***** INPUT DATA
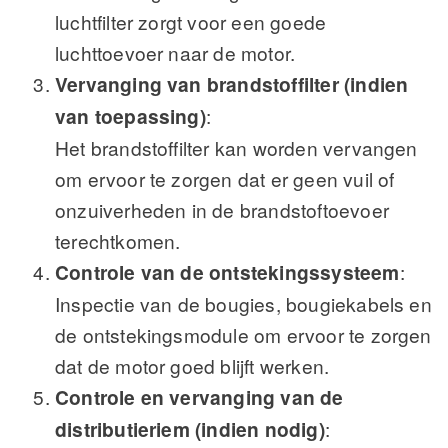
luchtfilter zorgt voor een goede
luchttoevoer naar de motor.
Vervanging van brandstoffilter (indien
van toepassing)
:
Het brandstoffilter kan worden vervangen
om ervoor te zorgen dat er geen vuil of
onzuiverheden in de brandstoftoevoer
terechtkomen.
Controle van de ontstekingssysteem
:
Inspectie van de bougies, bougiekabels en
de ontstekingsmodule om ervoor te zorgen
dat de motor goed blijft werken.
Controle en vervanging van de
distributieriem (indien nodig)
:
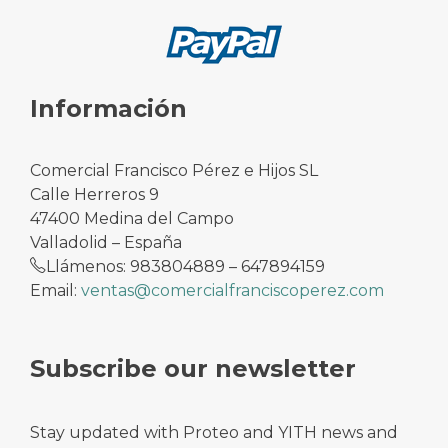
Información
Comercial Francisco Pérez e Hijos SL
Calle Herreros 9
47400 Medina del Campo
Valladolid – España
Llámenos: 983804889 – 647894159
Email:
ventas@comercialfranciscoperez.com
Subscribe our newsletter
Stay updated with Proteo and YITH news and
**********
***** INPUT DATA
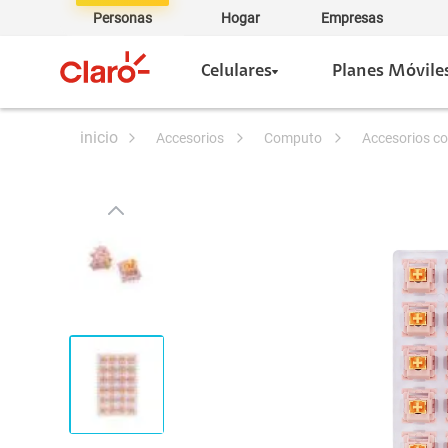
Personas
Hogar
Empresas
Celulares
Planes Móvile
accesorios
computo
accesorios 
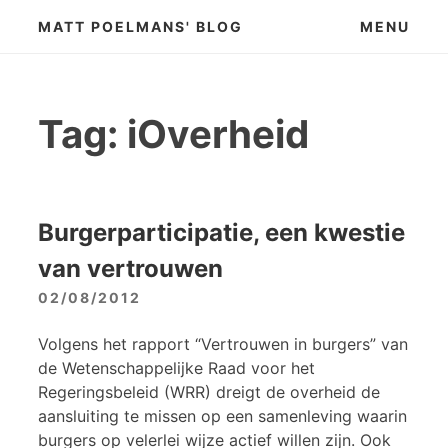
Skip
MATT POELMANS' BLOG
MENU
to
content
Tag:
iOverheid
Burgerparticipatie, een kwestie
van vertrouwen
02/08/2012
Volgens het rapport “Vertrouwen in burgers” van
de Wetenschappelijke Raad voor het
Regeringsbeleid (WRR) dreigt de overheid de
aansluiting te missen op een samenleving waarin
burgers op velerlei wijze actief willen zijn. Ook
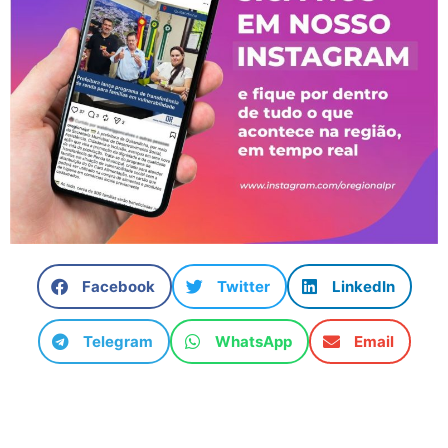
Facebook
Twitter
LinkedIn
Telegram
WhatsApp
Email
**********
**EXERCISE GOAL**
Look through the listing and return each line containing the word "zorgen".

**FINAL ANSWER**
om ervoor te zorgen dat er geen vuil of
de ontstekingsmodule om ervoor te zorgen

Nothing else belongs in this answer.